Students Shape Curriculum at Regional Summer School
Diocesan Press Service. February 14, 1974 [74046]
MORGANTOWN, W.Va. -- For certain assorted Christians from New York to Mississippi, back-to-school time comes the first day of July 1974 when the converge on a West Virginia mountain campus.
They scatter again two weeks later, taking home strengthened Christian convictions, sharpened ministry skills, and memories of a camaraderie that may at times approximate the koinonia of New Testament days.
Unlike the earliest Christians, these people do not have "all things in common" -- but the Gospel itself suffices to draw together ordained man and lay person, seminary student and retiree, clergy wife and Sunday School teacher, Episcopalian and Methodist and Roman Catholic and Southern Baptist.
The 181 persons who attended the 1973 Appalachian Regional School for Church Leaders (ARSCL) came from 16 states and represented nine denominations and communions.
Site of the School is the new campus of the University of West Virginia in Morgantown, not far south of Pittsburgh. In a single well-appointed and air-conditioned building the students live, eat, study, worship, and relax.
Classes occupy mornings, Monday through Friday, with the midpoint weekend free. The 25-course curriculum derives from expressed needs of participants, via an advisory committee composed of student denominational representatives. Each student selects two courses for the first week, another two for the second. Among the 8:00 - 10:45 offerings this year are Oral Communication, Social-Economic-Political Issues in Appalachia, Group Process, and Family Financial Planning. An equally wide range is available in the 11:00 to 12:30 time slot: Medicine and Ethical Decisions, Who Am I As a Woman Today?, Problems of Suffering, Appalachian Culture, Human Sexuality.

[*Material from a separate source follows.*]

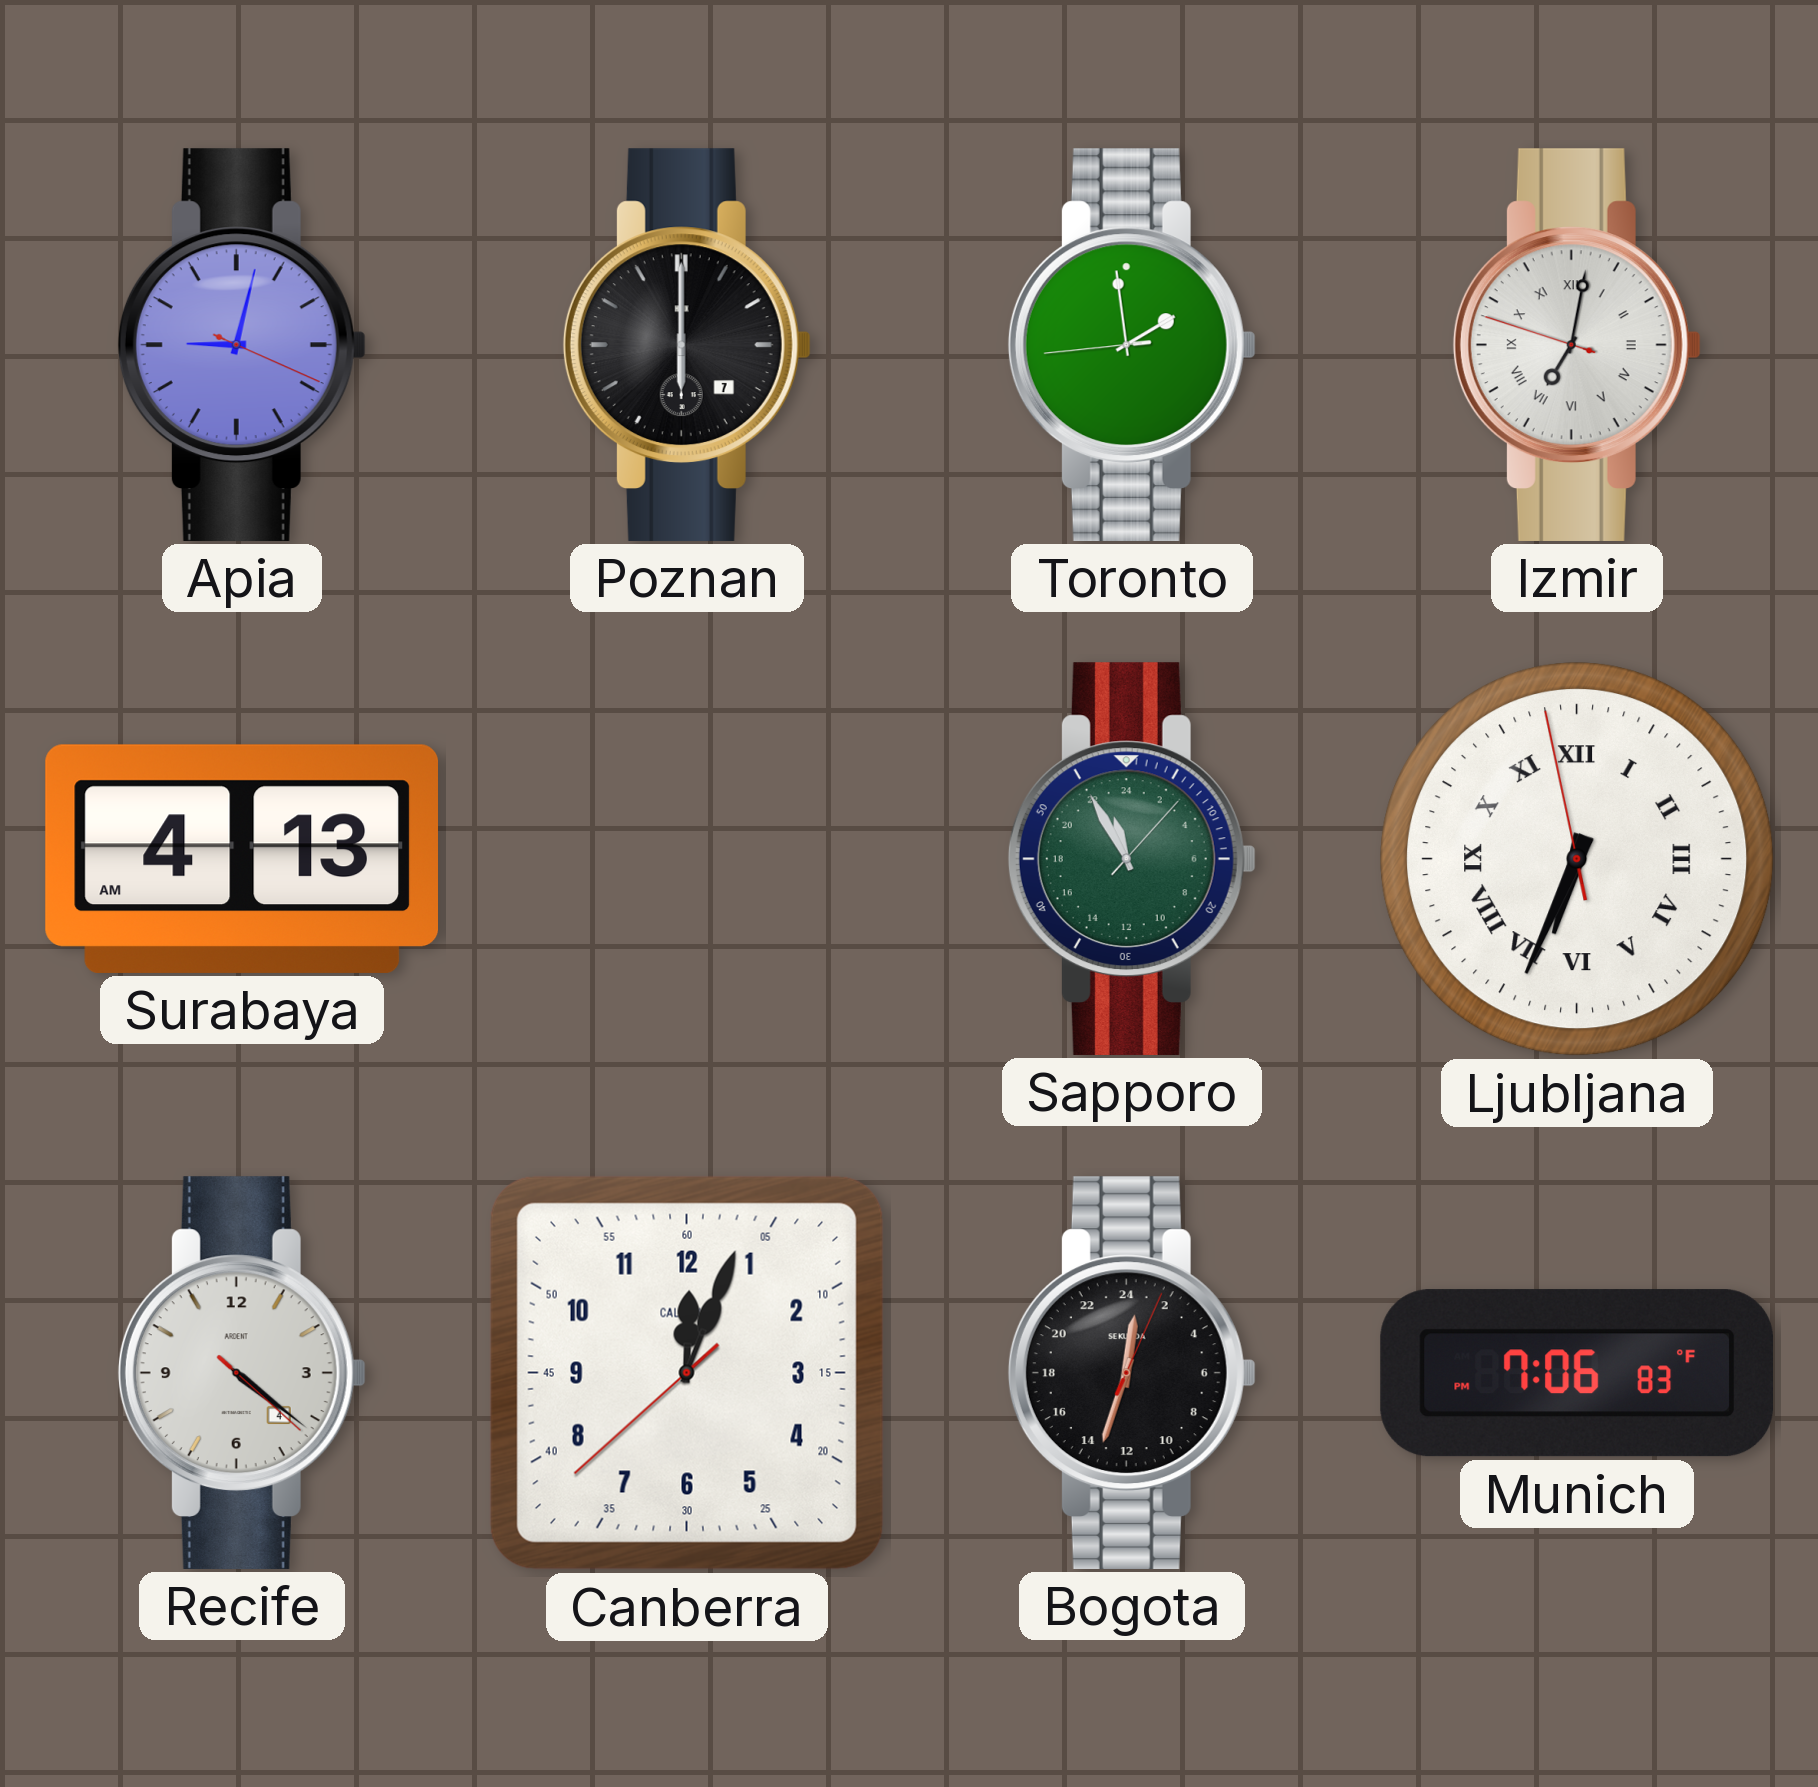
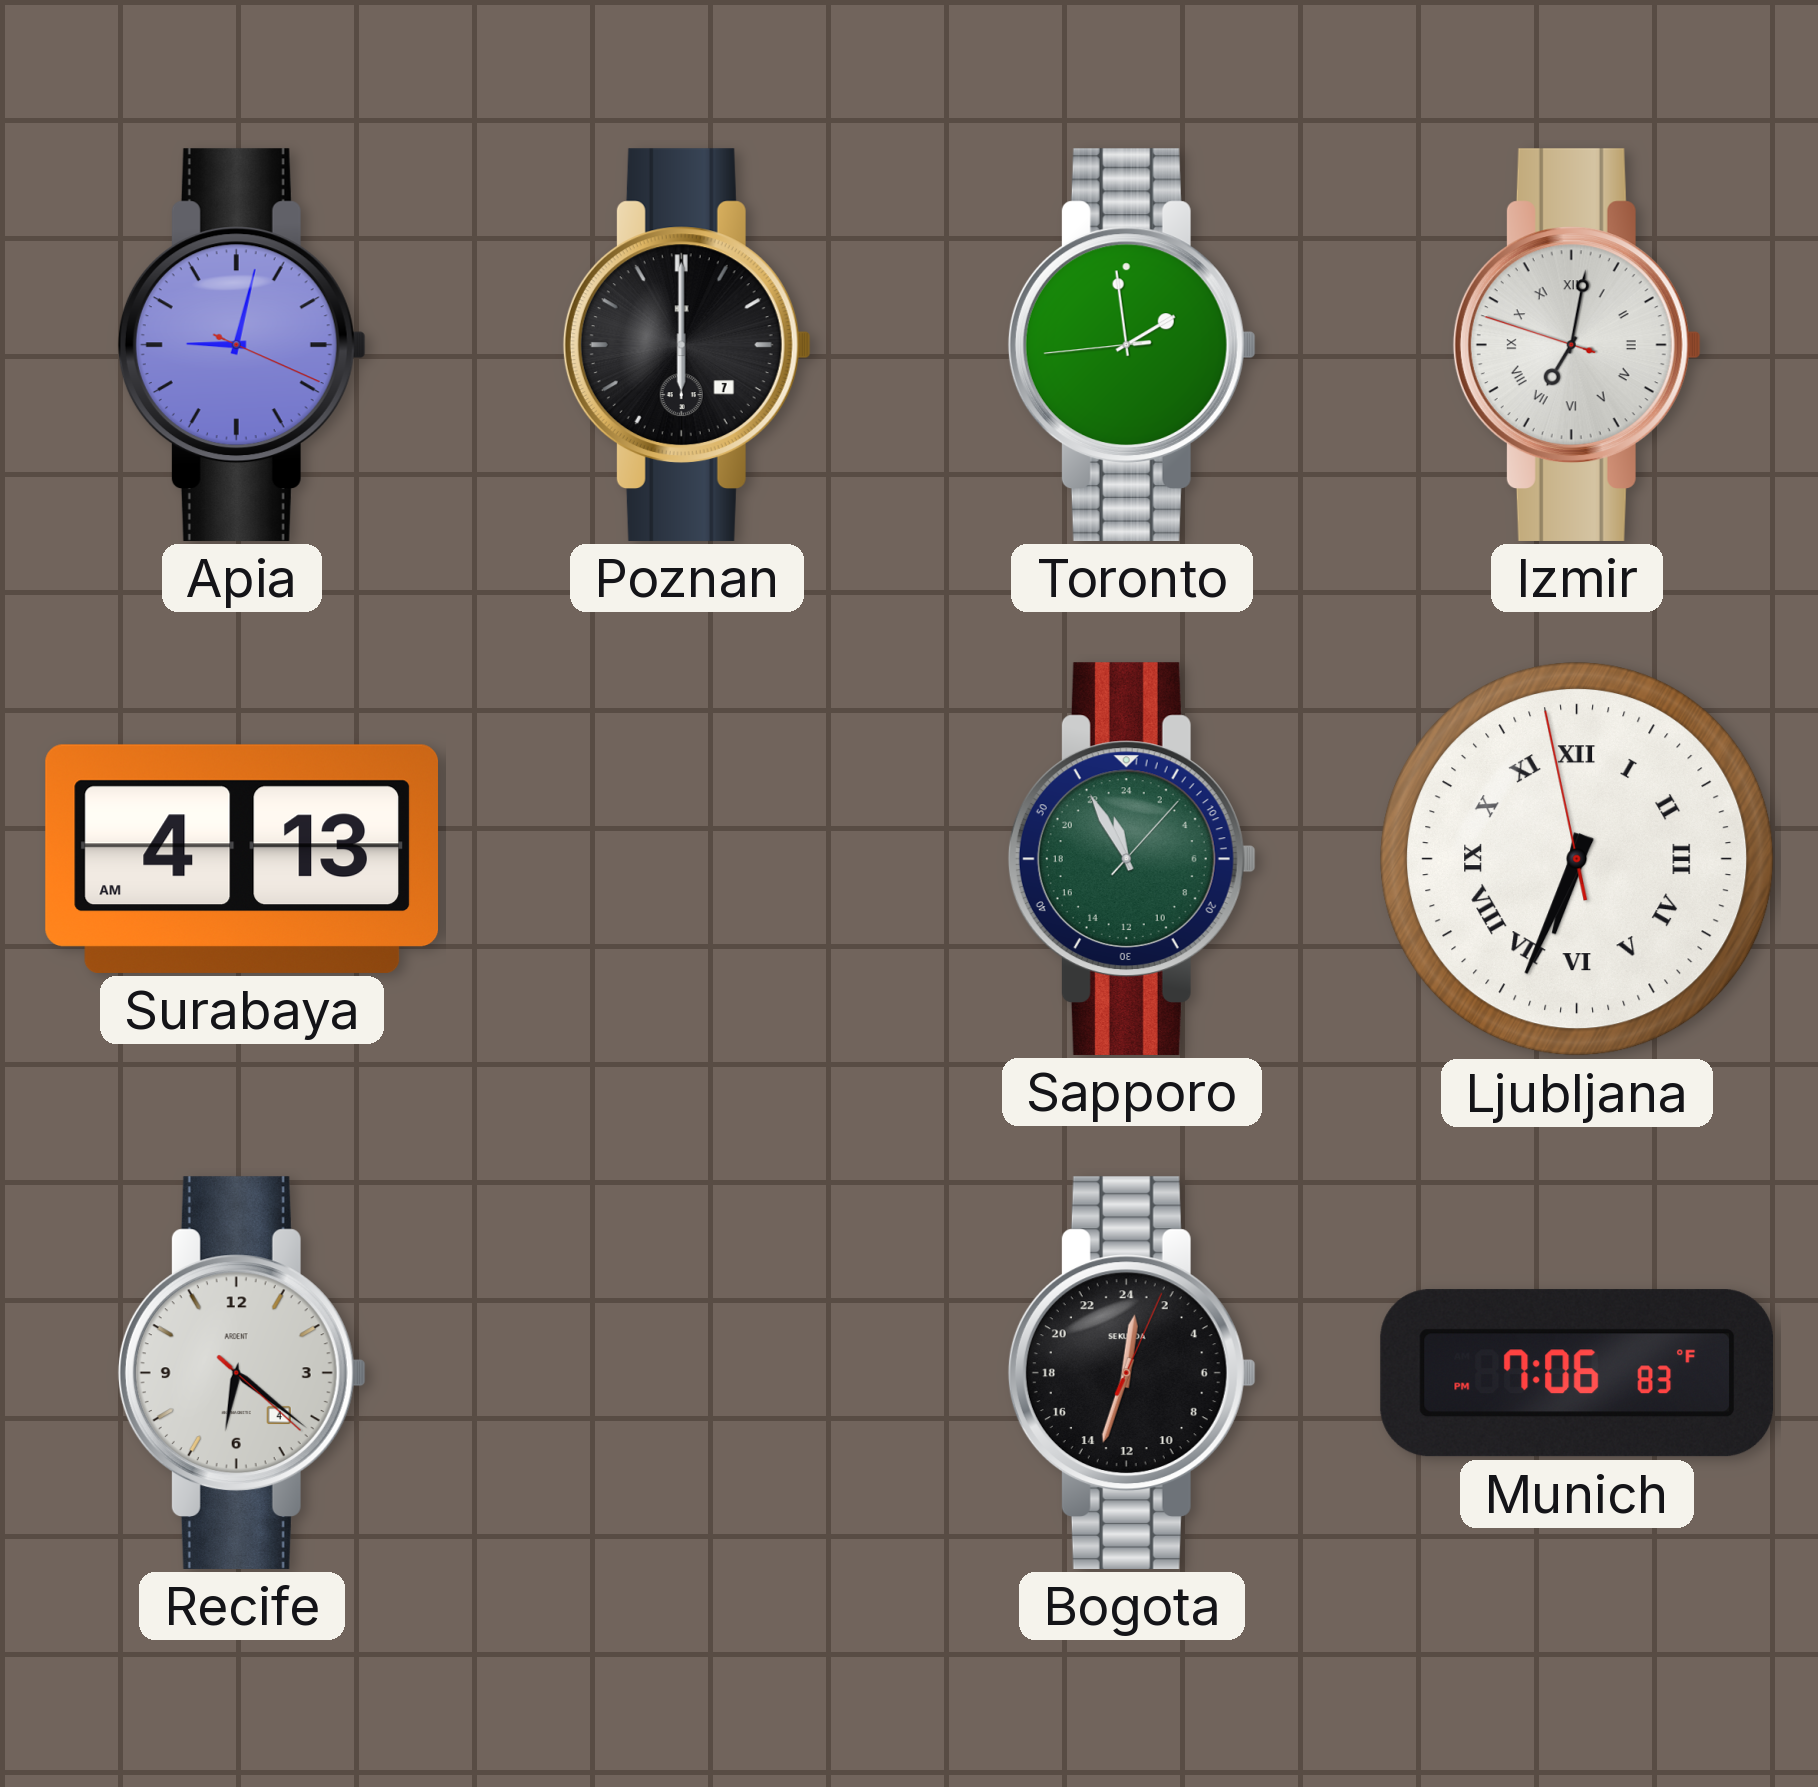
Recife: 4:21 -> 6:21
Canberra: 12:03 -> none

Faculty members of high competence come from distant places as well as from the host University, one of four landgrant colleges across the country which offer regional schools like this.
Afternoons are free except when certain courses require lab or field trip sessions. Optional evening programs acquaint the student with Appalachian people, problems, crafts, and music. There are tennis courts and an indoor swimming pool on campus, a lake and several straw hat theaters within easy reach, and a country club which welcomes afternoon golfers and weekend diners-out. The University drama group presents a play on the middle weekend. Meals in a University cafeteria combine eye and taste appeal with well-rounded menus.
The ARSCL -- equivalent to a six-week session taken in two-week segments during three years -- is sponsored by the interchurch Commission on Religion in Appalachia (CORA) of which the Episcopal Church is a member. Tuition, room, and board cost $175 for the two weeks; of this a $30 deposit is made with the registration form which is now available (with full details) from CORA at 864 Weisgarber Road, Knoxville, Tenn. 37919. Attendance is limited to 200, and size of some classes is restricted.
So much for Facts. The commitment of the sponsoring churches expresses itself in financial backing for the School. Opinions of 1973 participants testify to its quality, as does the intention of many of them to return to the mountain this July.